From a clinical perspective, the two groups of alphaviruses are subdivided into those associated with encephalitis (predominantly New World viruses) and those associated with polyarthritis and a rash (predominantly Old World viruses)29,32,33. Although CHIKV is a member of the arthritogenic alphaviruses, during the recent outbreak there were documented cases of meningoencephalitis (primarily in neonates) and haemorrhagic disease22, indicating that these signs are important sequellae of acute CHIKV infection32,34,35. Unlike typical encephalogenic alphaviruses, which infect neurons, CHIKV seems to infect the stromal cells of the central nervous system and, in particular, the lining of the choroid plexus (Fig. 2).

Figure 2: Dissemination of chikungunya virus in vertebrates.
figure 2

Transmission of chikungunya virus (CHIKV) occurs following a mosquito (Aedes aegypti or Aedes albopictus) bite. CHIKV then replicates in the skin, in fibroblasts, and disseminates to the liver, muscle, joints, lymphoid tissue (lymph nodes and spleen) and brain. The target cells are indicated for each tissue.

Transmission of CHIKV occurs through a bite by infected Aedes aegypti or Aedes albopictus , although in the recent epidemic some cases were the result of maternal–fetal transmission22. Following transmission, CHIKV replicates in the skin and then disseminates to the liver and joints, presumably through the blood36,37,38 (Fig. 2).
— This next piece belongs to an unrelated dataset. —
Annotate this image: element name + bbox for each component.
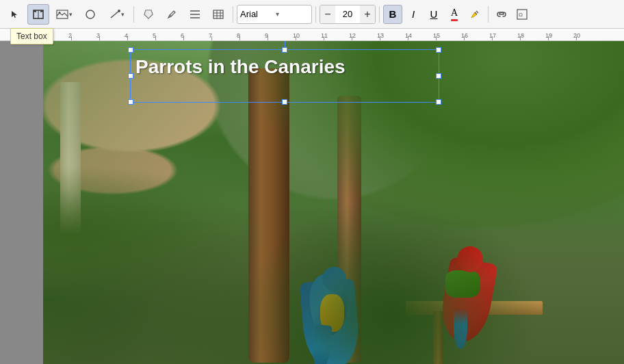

The incubation period is 2–4 days and is followed by a sudden onset of clinical disease with no prodromal phase (Fig. 3). Symptoms of CHIKV infection include high fever, rigors, headache, photophobia and a petechial rash or maculopapular rash. In addition, most infected individuals complain of severe joint pain that is often incapacitating39,40,41 (see also the WHO guidelines on the clinical management of chikungunya). 'Silent' infections (infections without illness) do occur but are rare, being observed in around 15% of infected individuals21. Strikingly, during the acute phase, the viral load can reach 108 viral particles per ml of blood, and the plasma concentration of type I interferons (IFNs) is in the range of 0.5–2 ng per ml, accompanied by a robust induction of other pro-inflammatory cytokines and chemokines42,43,44 (Fig. 3).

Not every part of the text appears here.